On the back of the GWEC-led FOWIND project, India has now launched a program aimed at receiving requests for proposals for up to 1,000 MW of offshore wind off the coast of the western state of Gujarat as early as the end of 2017. Vietnam already has 99 MW of (very) nearshore projects in the Mekong Delta. A 2-GW project off the coast of Victoria in SE Australia recently won new financial backing, and there is even talk of development now off the coast of Brazil!
The challenge in these new markets will be to get over the initial hump, where prices will be inevitably high as supply chains, ports, grids, vessels and infrastructure are developed to accommodate efficient offshore deployment.

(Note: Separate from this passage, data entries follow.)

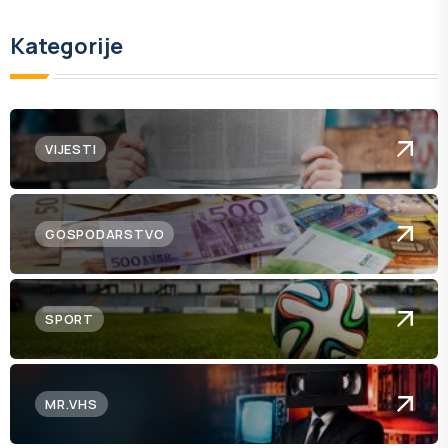
Kategorije
VIJESTI
GOSPODARSTVO
SPORT
MR.VHS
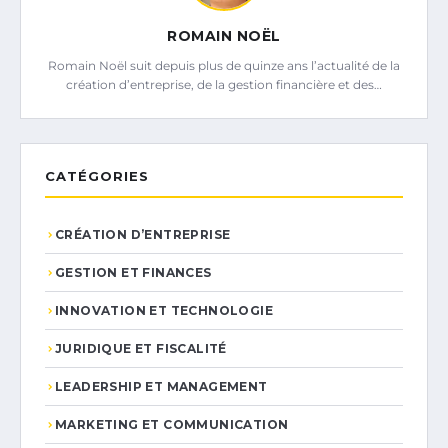
ROMAIN NOËL
Romain Noël suit depuis plus de quinze ans l’actualité de la
création d’entreprise, de la gestion financière et des…
CATÉGORIES
CRÉATION D’ENTREPRISE
GESTION ET FINANCES
INNOVATION ET TECHNOLOGIE
JURIDIQUE ET FISCALITÉ
LEADERSHIP ET MANAGEMENT
MARKETING ET COMMUNICATION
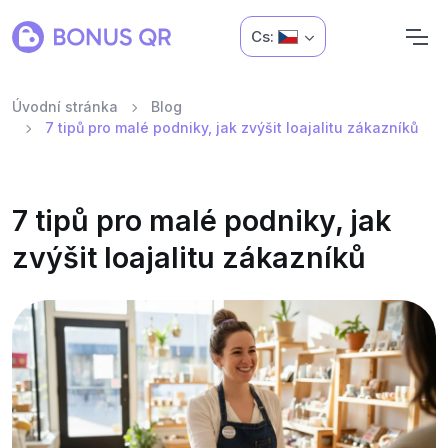
Cs:
Úvodní stránka
Blog
7 tipů pro malé podniky, jak zvýšit loajalitu zákazníků
7 tipů pro malé podniky, jak
zvýšit loajalitu zákazníků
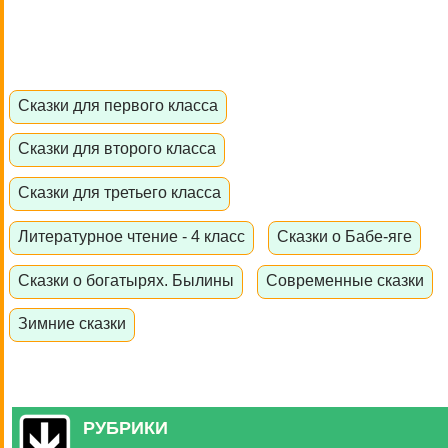
Сказки для первого класса
Сказки для второго класса
Сказки для третьего класса
Литературное чтение - 4 класс
Сказки о Бабе-яге
Сказки о богатырях. Былины
Современные сказки
Зимние сказки
РУБРИКИ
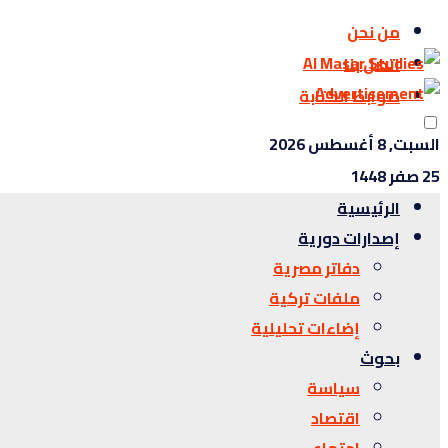
من نحن
اتصل بنا
ضوابط الكتابة
السبت, 8 أغسطس 2026
25 صفر 1448
الرئيسية
إصدارات دورية
دفاتر مصرية
ملفات تركية
إضاءات تحليلية
بحوث
سياسة
اقتصاد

Next challenge: floating offshore wind. This exciting new technology is still at the early stages, but with the first commercial project installed off Scotland last year, it has many supporters; and would dramatically increase the potential market for offshore wind in places like Japan and the U.S. West Coast, where the continental shelf slopes off steeply into deeper water. It will be another 5-10 years before the technology is widely taken up, but it could even surpass bottom-mounted in the long run. Key advantage: you can put the turbine where the best wind is, not constrained by the suitability of bottom topography and water depth. Watch this space!